- [Task description]
Exact reproduction of all the entries is required, without any of their pictures.

- [Records for the exercise]
+++
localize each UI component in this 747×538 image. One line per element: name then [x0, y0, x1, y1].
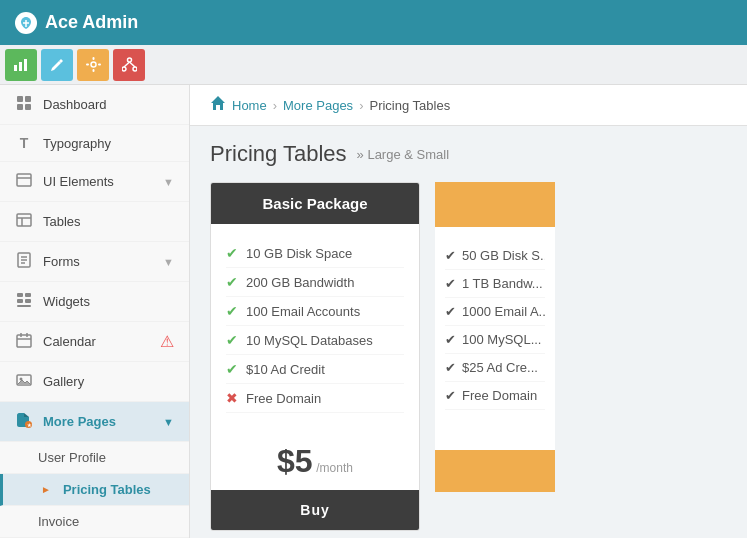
sidebar-item-gallery[interactable]: Gallery	[0, 362, 189, 402]
feature-text-3: 100 Email Accounts	[246, 304, 360, 319]
breadcrumb-more-pages[interactable]: More Pages	[283, 98, 353, 113]
feature-text-2: 200 GB Bandwidth	[246, 275, 354, 290]
toolbar-btn-edit[interactable]	[41, 49, 73, 81]
svg-rect-30	[17, 305, 31, 307]
toolbar-btn-settings[interactable]	[77, 49, 109, 81]
svg-rect-6	[86, 64, 89, 66]
sidebar-item-more-pages-label: More Pages	[43, 414, 116, 429]
basic-package-card: Basic Package ✔ 10 GB Disk Space ✔ 200 G…	[210, 182, 420, 531]
widgets-icon	[15, 292, 33, 311]
premium-feature-text-2: 1 TB Bandw...	[462, 276, 543, 291]
premium-card-header	[435, 182, 555, 227]
page-subtitle: » Large & Small	[357, 147, 450, 162]
svg-rect-16	[25, 104, 31, 110]
basic-buy-button[interactable]: Buy	[211, 490, 419, 530]
sidebar-item-ui-elements[interactable]: UI Elements ▼	[0, 162, 189, 202]
breadcrumb-sep-2: ›	[359, 98, 363, 113]
svg-rect-0	[14, 65, 17, 71]
svg-rect-5	[92, 69, 94, 72]
premium-feature-text-3: 1000 Email A...	[462, 304, 545, 319]
premium-buy-button-partial	[435, 450, 555, 492]
svg-point-9	[122, 67, 126, 71]
pricing-tables-label: Pricing Tables	[63, 482, 151, 497]
feature-mysql: ✔ 10 MySQL Databases	[226, 326, 404, 355]
page-title: Pricing Tables » Large & Small	[210, 141, 727, 167]
breadcrumb-home[interactable]: Home	[232, 98, 267, 113]
svg-rect-31	[17, 335, 31, 347]
toolbar-btn-chart[interactable]	[5, 49, 37, 81]
sidebar-sub-invoice[interactable]: Invoice	[0, 506, 189, 538]
premium-price-row	[435, 425, 555, 450]
top-bar: Ace Admin	[0, 0, 747, 45]
svg-point-3	[91, 62, 96, 67]
basic-price-row: $5 /month	[211, 428, 419, 490]
breadcrumb-current: Pricing Tables	[369, 98, 450, 113]
svg-rect-28	[17, 299, 23, 303]
svg-rect-29	[25, 299, 31, 303]
sidebar-item-typography[interactable]: T Typography	[0, 125, 189, 162]
user-profile-label: User Profile	[38, 450, 106, 465]
svg-rect-7	[98, 64, 101, 66]
premium-feature-2: ✔ 1 TB Bandw...	[445, 270, 545, 298]
svg-point-8	[127, 58, 131, 62]
svg-rect-1	[19, 62, 22, 71]
sidebar-item-tables-label: Tables	[43, 214, 81, 229]
forms-icon	[15, 252, 33, 271]
sidebar-item-more-pages[interactable]: ★ More Pages ▼	[0, 402, 189, 442]
basic-price-amount: $5	[277, 443, 313, 479]
ui-elements-chevron: ▼	[163, 176, 174, 188]
card-spacer	[420, 182, 435, 531]
dashboard-icon	[15, 95, 33, 114]
check-icon-3: ✔	[226, 303, 238, 319]
premium-check-3: ✔	[445, 304, 456, 319]
feature-disk-space: ✔ 10 GB Disk Space	[226, 239, 404, 268]
sidebar-sub-pricing-tables[interactable]: ► Pricing Tables	[0, 474, 189, 506]
feature-text-5: $10 Ad Credit	[246, 362, 325, 377]
sidebar-item-calendar-label: Calendar	[43, 334, 96, 349]
more-pages-chevron: ▼	[163, 416, 174, 428]
premium-features-partial: ✔ 50 GB Disk S... ✔ 1 TB Bandw... ✔ 1000…	[435, 227, 555, 425]
breadcrumb: Home › More Pages › Pricing Tables	[190, 85, 747, 126]
sidebar-item-forms[interactable]: Forms ▼	[0, 242, 189, 282]
feature-text-1: 10 GB Disk Space	[246, 246, 352, 261]
svg-rect-2	[24, 59, 27, 71]
sidebar-item-dashboard-label: Dashboard	[43, 97, 107, 112]
svg-rect-17	[17, 174, 31, 186]
tables-icon	[15, 212, 33, 231]
premium-feature-text-6: Free Domain	[462, 388, 537, 403]
invoice-label: Invoice	[38, 514, 79, 529]
sidebar-item-tables[interactable]: Tables	[0, 202, 189, 242]
svg-rect-27	[25, 293, 31, 297]
check-icon-2: ✔	[226, 274, 238, 290]
premium-feature-text-1: 50 GB Disk S...	[462, 248, 545, 263]
check-icon-1: ✔	[226, 245, 238, 261]
svg-rect-19	[17, 214, 31, 226]
sidebar-sub-user-profile[interactable]: User Profile	[0, 442, 189, 474]
premium-check-5: ✔	[445, 360, 456, 375]
svg-point-10	[133, 67, 137, 71]
basic-header-text: Basic Package	[262, 195, 367, 212]
sidebar-item-widgets-label: Widgets	[43, 294, 90, 309]
basic-card-header: Basic Package	[211, 183, 419, 224]
page-content: Pricing Tables » Large & Small Basic Pac…	[190, 126, 747, 538]
toolbar-btn-network[interactable]	[113, 49, 145, 81]
svg-rect-4	[92, 57, 94, 60]
svg-rect-15	[17, 104, 23, 110]
sidebar-item-widgets[interactable]: Widgets	[0, 282, 189, 322]
typography-icon: T	[15, 135, 33, 151]
svg-line-12	[129, 62, 135, 67]
premium-check-2: ✔	[445, 276, 456, 291]
sidebar-item-calendar[interactable]: Calendar ⚠	[0, 322, 189, 362]
active-arrow-icon: ►	[41, 484, 51, 495]
breadcrumb-sep-1: ›	[273, 98, 277, 113]
check-icon-5: ✔	[226, 361, 238, 377]
basic-price-period: /month	[316, 461, 353, 475]
sidebar-item-dashboard[interactable]: Dashboard	[0, 85, 189, 125]
premium-feature-3: ✔ 1000 Email A...	[445, 298, 545, 326]
gallery-icon	[15, 372, 33, 391]
sidebar: Dashboard T Typography UI Elements ▼	[0, 85, 190, 538]
sidebar-item-ui-elements-label: UI Elements	[43, 174, 114, 189]
basic-card-features: ✔ 10 GB Disk Space ✔ 200 GB Bandwidth ✔ …	[211, 224, 419, 428]
pricing-container: Basic Package ✔ 10 GB Disk Space ✔ 200 G…	[210, 182, 727, 531]
forms-chevron: ▼	[163, 256, 174, 268]
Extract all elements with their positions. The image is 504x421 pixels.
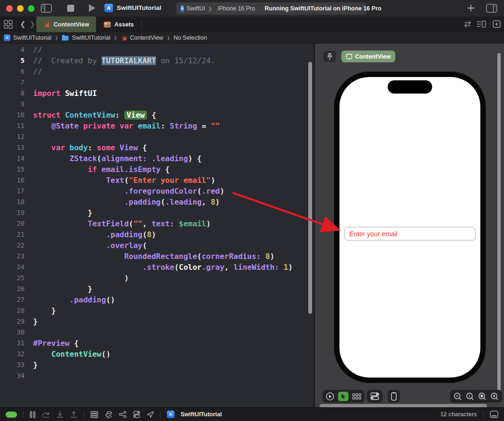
+++
- [Solution to this exercise]
localize each UI component in this 747×538 image. One line per element: name then [x0, y0, x1, y1].
sidebar-item-gallery[interactable]: Gallery	[0, 362, 189, 402]
feature-text-3: 100 Email Accounts	[246, 304, 360, 319]
breadcrumb-more-pages[interactable]: More Pages	[283, 98, 353, 113]
feature-text-2: 200 GB Bandwidth	[246, 275, 354, 290]
toolbar-btn-edit[interactable]	[41, 49, 73, 81]
svg-rect-30	[17, 305, 31, 307]
toolbar-btn-settings[interactable]	[77, 49, 109, 81]
svg-rect-6	[86, 64, 89, 66]
sidebar-item-more-pages-label: More Pages	[43, 414, 116, 429]
basic-package-card: Basic Package ✔ 10 GB Disk Space ✔ 200 G…	[210, 182, 420, 531]
widgets-icon	[15, 292, 33, 311]
premium-feature-text-2: 1 TB Bandw...	[462, 276, 543, 291]
premium-card-header	[435, 182, 555, 227]
page-subtitle: » Large & Small	[357, 147, 450, 162]
svg-rect-16	[25, 104, 31, 110]
basic-buy-button[interactable]: Buy	[211, 490, 419, 530]
sidebar-item-ui-elements[interactable]: UI Elements ▼	[0, 162, 189, 202]
breadcrumb-sep-2: ›	[359, 98, 363, 113]
svg-rect-0	[14, 65, 17, 71]
svg-rect-5	[92, 69, 94, 72]
premium-feature-text-3: 1000 Email A...	[462, 304, 545, 319]
premium-buy-button-partial	[435, 450, 555, 492]
svg-point-9	[122, 67, 126, 71]
pricing-tables-label: Pricing Tables	[63, 482, 151, 497]
feature-mysql: ✔ 10 MySQL Databases	[226, 326, 404, 355]
page-title: Pricing Tables » Large & Small	[210, 141, 727, 167]
breadcrumb-home[interactable]: Home	[232, 98, 267, 113]
svg-rect-31	[17, 335, 31, 347]
toolbar-btn-chart[interactable]	[5, 49, 37, 81]
sidebar-sub-invoice[interactable]: Invoice	[0, 506, 189, 538]
premium-price-row	[435, 425, 555, 450]
top-bar: Ace Admin	[0, 0, 747, 45]
svg-point-3	[91, 62, 96, 67]
basic-price-row: $5 /month	[211, 428, 419, 490]
breadcrumb-current: Pricing Tables	[369, 98, 450, 113]
svg-rect-28	[17, 299, 23, 303]
svg-rect-29	[25, 299, 31, 303]
sidebar-item-typography[interactable]: T Typography	[0, 125, 189, 162]
user-profile-label: User Profile	[38, 450, 106, 465]
svg-rect-7	[98, 64, 101, 66]
premium-feature-2: ✔ 1 TB Bandw...	[445, 270, 545, 298]
svg-point-8	[127, 58, 131, 62]
svg-rect-1	[19, 62, 22, 71]
sidebar-item-tables-label: Tables	[43, 214, 81, 229]
forms-icon	[15, 252, 33, 271]
sidebar-item-more-pages[interactable]: ★ More Pages ▼	[0, 402, 189, 442]
basic-price-amount: $5	[277, 443, 313, 479]
ui-elements-chevron: ▼	[163, 176, 174, 188]
card-spacer	[420, 182, 435, 531]
dashboard-icon	[15, 95, 33, 114]
check-icon-3: ✔	[226, 303, 238, 319]
premium-check-3: ✔	[445, 304, 456, 319]
feature-disk-space: ✔ 10 GB Disk Space	[226, 239, 404, 268]
sidebar-sub-pricing-tables[interactable]: ► Pricing Tables	[0, 474, 189, 506]
feature-text-5: $10 Ad Credit	[246, 362, 325, 377]
sidebar-item-calendar-label: Calendar	[43, 334, 96, 349]
more-pages-chevron: ▼	[163, 416, 174, 428]
premium-features-partial: ✔ 50 GB Disk S... ✔ 1 TB Bandw... ✔ 1000…	[435, 227, 555, 425]
breadcrumb: Home › More Pages › Pricing Tables	[190, 85, 747, 126]
sidebar-item-forms[interactable]: Forms ▼	[0, 242, 189, 282]
feature-text-1: 10 GB Disk Space	[246, 246, 352, 261]
svg-rect-2	[24, 59, 27, 71]
sidebar-item-dashboard-label: Dashboard	[43, 97, 107, 112]
svg-rect-17	[17, 174, 31, 186]
tables-icon	[15, 212, 33, 231]
premium-feature-text-6: Free Domain	[462, 388, 537, 403]
invoice-label: Invoice	[38, 514, 79, 529]
sidebar-item-tables[interactable]: Tables	[0, 202, 189, 242]
svg-rect-27	[25, 293, 31, 297]
check-icon-2: ✔	[226, 274, 238, 290]
premium-feature-text-1: 50 GB Disk S...	[462, 248, 545, 263]
check-icon-1: ✔	[226, 245, 238, 261]
svg-rect-19	[17, 214, 31, 226]
sidebar-sub-user-profile[interactable]: User Profile	[0, 442, 189, 474]
premium-check-5: ✔	[445, 360, 456, 375]
svg-point-10	[133, 67, 137, 71]
basic-header-text: Basic Package	[262, 195, 367, 212]
sidebar-item-widgets-label: Widgets	[43, 294, 90, 309]
basic-card-header: Basic Package	[211, 183, 419, 224]
page-content: Pricing Tables » Large & Small Basic Pac…	[190, 126, 747, 538]
toolbar-btn-network[interactable]	[113, 49, 145, 81]
svg-rect-4	[92, 57, 94, 60]
svg-rect-15	[17, 104, 23, 110]
sidebar-item-widgets[interactable]: Widgets	[0, 282, 189, 322]
typography-icon: T	[15, 135, 33, 151]
svg-line-12	[129, 62, 135, 67]
premium-check-2: ✔	[445, 276, 456, 291]
sidebar-item-calendar[interactable]: Calendar ⚠	[0, 322, 189, 362]
active-arrow-icon: ►	[41, 484, 51, 495]
breadcrumb-sep-1: ›	[273, 98, 277, 113]
check-icon-5: ✔	[226, 361, 238, 377]
basic-price-period: /month	[316, 461, 353, 475]
sidebar-item-dashboard[interactable]: Dashboard	[0, 85, 189, 125]
premium-feature-3: ✔ 1000 Email A...	[445, 298, 545, 326]
gallery-icon	[15, 372, 33, 391]
sidebar: Dashboard T Typography UI Elements ▼	[0, 85, 190, 538]
sidebar-item-ui-elements-label: UI Elements	[43, 174, 114, 189]
basic-card-features: ✔ 10 GB Disk Space ✔ 200 GB Bandwidth ✔ …	[211, 224, 419, 428]
pricing-container: Basic Package ✔ 10 GB Disk Space ✔ 200 G…	[210, 182, 727, 531]
forms-chevron: ▼	[163, 256, 174, 268]
Extract all elements with their positions. The image is 504x421 pixels.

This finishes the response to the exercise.